Self-organizing Maps: a digital image processing technique classifies images into several classes.
Uses of Digital Image Processing
Digital image processing is commonly used in advertising, marketing, design, photography, and other industries. There are many common applications of digital image processing in the medical field, including X-Ray imaging, PET scans, and UV imaging. In space, remote sensing involves scanning the earth with satellites and acknowledging all activities in space. Machine vision, or robot vision, uses software and is another application of digital image processing. The process of digital image processing is very time-consuming but can result in a higher quality of life for humans.

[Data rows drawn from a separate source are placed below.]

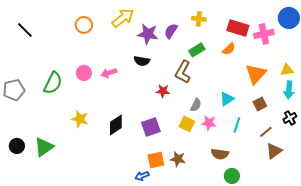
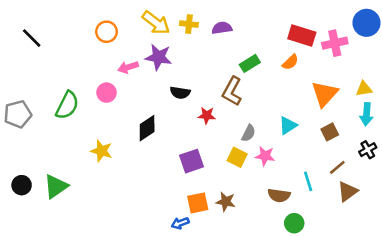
yellow arrow: (123, 18) -> (156, 23), turned 75
yellow cross: (199, 19) -> (189, 24), moved
purple semicircle: (171, 31) -> (222, 28), moved, turned 49
purple star: (148, 34) -> (159, 57), moved
black semicircle: (142, 61) -> (180, 93), moved
pink arrow: (109, 73) -> (128, 67), moved
black diamond: (116, 125) -> (147, 128), moved
cyan line: (237, 125) -> (308, 181), moved, turned -35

One of the most common applications of image processing is identifying diseased plants. Traditionally, this task would involve consulting an expert. Luckily, image processing technology can save the day in this situation. The process begins with the preprocessing of digital media, which improves resolution, noise, and color. Once the image is enhanced, it will be segmented and referred to related images in a database. The processor then compares the segmented image with a reference image to determine if it contains defects.
Image recognition technology has grown to be of great potential for wide adoption in various industries. This technology has seen significant usage with each passing year, as enterprises have become more time-efficient and productive due to better manufacturing, inspection, and quality assurance tools and processes. Big corporations and start-ups such as Tesla, Google, Uber, Adobe Systems, etc., heavily use image processing techniques in their day-to-day operations. With the advancements in AI (Artificial Intelligence), this technology will see significant upgrades in the coming years.